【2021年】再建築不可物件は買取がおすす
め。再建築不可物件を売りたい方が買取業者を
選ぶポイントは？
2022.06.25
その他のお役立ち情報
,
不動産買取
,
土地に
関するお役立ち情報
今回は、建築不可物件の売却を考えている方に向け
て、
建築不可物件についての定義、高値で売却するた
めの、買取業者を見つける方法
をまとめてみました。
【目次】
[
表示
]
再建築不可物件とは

* * * *

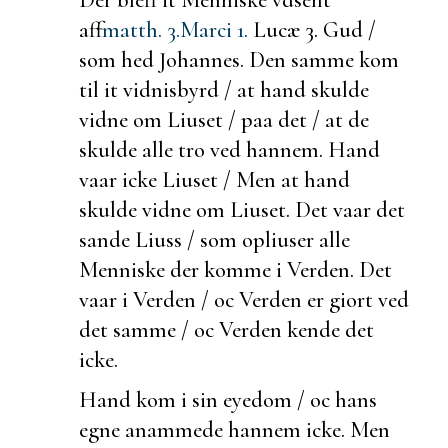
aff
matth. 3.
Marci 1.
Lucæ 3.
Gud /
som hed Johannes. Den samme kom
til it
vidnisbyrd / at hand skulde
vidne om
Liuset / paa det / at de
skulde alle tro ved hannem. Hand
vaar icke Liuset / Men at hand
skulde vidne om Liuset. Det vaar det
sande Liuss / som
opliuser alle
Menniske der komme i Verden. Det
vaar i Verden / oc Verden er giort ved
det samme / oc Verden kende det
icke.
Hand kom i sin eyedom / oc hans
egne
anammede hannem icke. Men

* * * *

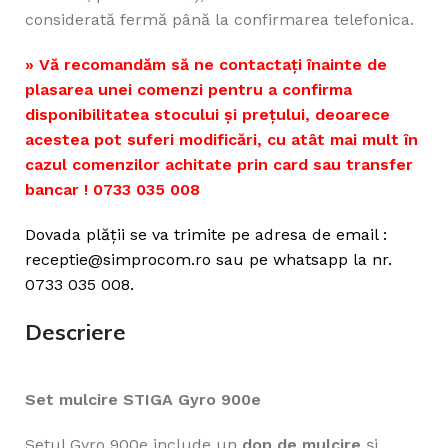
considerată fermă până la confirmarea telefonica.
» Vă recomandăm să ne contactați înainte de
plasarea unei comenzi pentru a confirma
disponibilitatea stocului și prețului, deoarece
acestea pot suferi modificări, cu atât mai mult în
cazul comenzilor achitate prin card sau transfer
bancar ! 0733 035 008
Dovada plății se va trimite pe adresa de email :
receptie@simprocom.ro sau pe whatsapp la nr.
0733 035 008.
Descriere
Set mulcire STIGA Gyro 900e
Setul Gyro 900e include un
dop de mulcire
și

* * * *

ASSIGNMENT:
All lines above that contain the word "hannem" are to be copied.

ANSWER SECTION:
skulde alle tro ved hannem. Hand
anammede hannem icke. Men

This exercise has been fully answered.